Işıl ULAŞ’ın başkanlık yaptığı dönemde Ankara Barosu editörlüğünü yürütüyordum. Derginin Yüksek Yargı kararları bölümünde yayınlamak üzere karar arayışındaydık. Danıştay’da bir sorun yaşamıyorduk. Ancak Yargıtay’dan karar edinmekte büyük sorun yaşıyorduk. Birinci Başkanlık Baro Başkanı tarafından dilekçeyle yapılan başvuruyu reddetmişti. Bu nedenle tek tek dairelere başvuruyorduk. Kimi daireler bizi geri çevirirken kimi daireler de bize yardımcı oluyordu. Bazı Yargıtay üyeleri, ileride yayınlayacakları kitaplara kaynak olması için daire kararlarından özel koleksiyon yapıyorlar ve bunu paylaşmak istemiyorlardı. Bu durum beni üzmüş, hatta öfkelendirmişti. Baro olarak Dergimizde yayınlanacak karar bulmakta zorlanıyorduk. O tarihte tek sayı çıkarabildiğimiz “Avukat” adlı dergide Baro Başkanı Sadık Erdoğan adıyla “Yargıtay İçtihatları Kimin Malı?” başlıklı bir yazı kaleme almış ve dergide yayınlamıştım. Bu yazının daha sonra Bursa Barosu Dergisinde de yayınlandığını öğrendim[iii]. Işıl ULAŞ’ın başkanlık yaptığı Yargıtay 11. Hukuk Dairesi, içtihat temininde son derece yardımcı olan dairelerden biriydi.
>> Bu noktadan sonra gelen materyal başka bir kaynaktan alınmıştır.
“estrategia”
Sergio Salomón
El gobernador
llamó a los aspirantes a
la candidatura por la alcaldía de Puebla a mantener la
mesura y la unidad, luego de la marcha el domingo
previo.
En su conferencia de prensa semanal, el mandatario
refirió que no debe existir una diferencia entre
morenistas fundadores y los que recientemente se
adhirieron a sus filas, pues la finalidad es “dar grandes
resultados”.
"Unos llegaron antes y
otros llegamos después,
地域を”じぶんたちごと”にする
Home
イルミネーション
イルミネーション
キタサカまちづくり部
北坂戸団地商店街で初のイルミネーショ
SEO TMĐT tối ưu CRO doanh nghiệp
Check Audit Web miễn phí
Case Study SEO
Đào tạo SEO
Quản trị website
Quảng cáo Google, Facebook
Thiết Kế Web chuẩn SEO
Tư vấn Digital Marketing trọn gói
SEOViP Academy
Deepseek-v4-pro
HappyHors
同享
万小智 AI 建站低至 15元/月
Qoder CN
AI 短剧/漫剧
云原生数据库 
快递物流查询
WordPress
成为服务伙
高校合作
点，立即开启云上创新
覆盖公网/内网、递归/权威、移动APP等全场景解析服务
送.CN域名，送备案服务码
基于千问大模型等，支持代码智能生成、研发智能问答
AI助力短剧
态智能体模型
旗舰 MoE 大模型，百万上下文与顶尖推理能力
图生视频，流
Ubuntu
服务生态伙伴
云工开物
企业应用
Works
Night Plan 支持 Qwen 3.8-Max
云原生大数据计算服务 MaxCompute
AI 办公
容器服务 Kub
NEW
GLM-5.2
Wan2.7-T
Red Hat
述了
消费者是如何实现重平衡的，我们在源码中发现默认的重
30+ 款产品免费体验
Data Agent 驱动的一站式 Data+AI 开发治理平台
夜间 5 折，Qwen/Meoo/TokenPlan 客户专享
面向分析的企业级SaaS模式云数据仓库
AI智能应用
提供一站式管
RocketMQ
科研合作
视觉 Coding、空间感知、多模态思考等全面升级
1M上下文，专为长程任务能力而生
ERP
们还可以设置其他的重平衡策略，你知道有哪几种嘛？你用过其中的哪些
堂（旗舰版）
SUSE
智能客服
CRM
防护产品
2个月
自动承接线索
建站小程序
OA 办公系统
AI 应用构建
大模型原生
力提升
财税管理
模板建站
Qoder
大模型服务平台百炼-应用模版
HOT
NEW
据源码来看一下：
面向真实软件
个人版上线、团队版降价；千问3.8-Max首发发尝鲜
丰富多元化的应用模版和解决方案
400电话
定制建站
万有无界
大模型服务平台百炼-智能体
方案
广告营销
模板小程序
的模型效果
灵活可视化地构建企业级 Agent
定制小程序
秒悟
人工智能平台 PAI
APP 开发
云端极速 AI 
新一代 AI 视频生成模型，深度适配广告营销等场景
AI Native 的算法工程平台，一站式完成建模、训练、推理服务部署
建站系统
Anı ve otobiyografi kitapları okumak bedel ödemeden farklı tecrübeler edinmenin ve bu tecrübelerden yararlanmanın akıllıca ve kestirme bir yoludur. Hâkim-savcı anı kitapları hukukun realist açıdan incelenmesi bakımından çok değerli veriler sunuyor. Bir hâkimin veya savcının olayları ele alış biçimini, ön yargılarını, dünya görüşünü, sosyal ilişkilerini ve bunun kararlarına ve mesleki faaliyetlerine yansıma biçimini, yasal düzenlemelerle bile değiştirilemeyen kökleşmiş yargı geleneklerini, hâkim ve savcılarımızın kültürel genetiğini anlamak açısından son derece ufuk açıcı yayınlar bunlar. Işıl ULAŞ’ın kitabı da bu açıdan çok değerli bilgi ve tecrübeler içeriyor.